Был я тогда бродячим торговцем. Ходил по македонским селам, продавал всякую мелочь, брал вместо денег сыр, шерсть, масло, кроликов, кукурузу, перепродавал и зарабатывал вдвойне. На ночь останавливался в каком-нибудь селе: места, где переспать, я знал, потому что нет села, в котором не сыщется сердобольной вдовы – спасибо ей! Давал я ей моток ниток, гребень или платок (черный, разумеется, в память о покойнике) и спал с ней. Дешево!

И дешево было, и жизнь была прекрасная, хозяин! Но дьявол не дремлет, и Крит снова взялся за ружье. Ах, чтоб тебе неладно было! – говорю я. И когда этот Крит оставит нас наконец в покое! Бросил я нитки и вдов, взял ружье и вместе с другими повстанцами отправился на Крит.

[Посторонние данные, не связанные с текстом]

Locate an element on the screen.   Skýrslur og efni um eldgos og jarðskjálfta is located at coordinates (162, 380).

Зорбас умолк. Мы проплывали мимо тихой песчаной бухты: набегавшие волны плавно ложились на ее изгиб, даже не разбившись, и оставляли только легкую пену на песке. Тучи рассеялись, светило солнце, и суровый Крит умиротворенно улыбался.

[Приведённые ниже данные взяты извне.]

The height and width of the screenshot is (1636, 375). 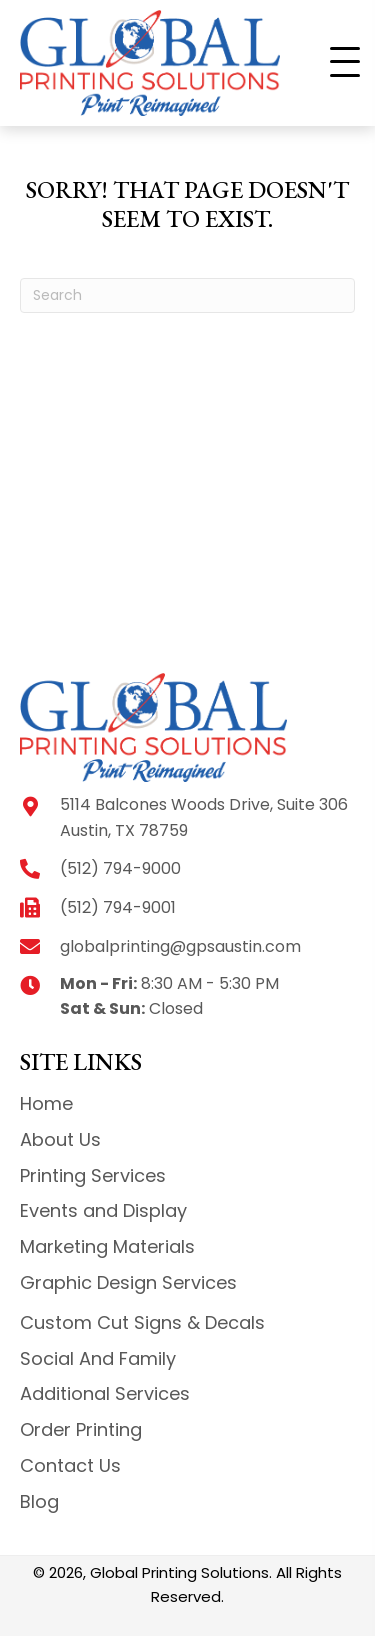 I want to click on (512) 794-9000, so click(x=120, y=868).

Зорбас посмотрел на меня, насмешливо прищурив глаза:

– Ты, наверное, думаешь, хозяин, что сейчас я стану рассказывать, сколько турецких голов отрезал и сколько турецких ушей заспиртовал, как было тогда в обычае на Крите? Выкинь это из головы – надоело, да и стыдно. И что это за безумие было, думаю я сейчас, когда набрался ума-разума, что за безумие было бросаться на человека, который ничего плохого тебе не сделал, грызть его, отрезать нос и уши, вспарывать живот, да еще звать Бога на помощь – иными словами, чтобы Он тоже отрезал носы и уши и вспарывал животы? Но тогда кровь во мне так и кипела – разве до рассуждений было?! Чтобы рассуждать мудро да по совести, нужны покой, преклонные годы и беззубый рот. Беззубому легко говорить: «Постыдитесь! Не кусайтесь!» Но если у тебя все тридцать два зуба… В молодые годы человек – хищный зверь, лютый зверь-людоед!

Зорбас тряхнул головой.

– Ягнят, кур, поросят он тоже жрет, но пока не сожрет человека, не насытится, – добавил Зорбас, раздавив сигарету в блюдечке для кофе. – Не насытится! Ты вот, высокообразованный, что ты на этот счет думаешь?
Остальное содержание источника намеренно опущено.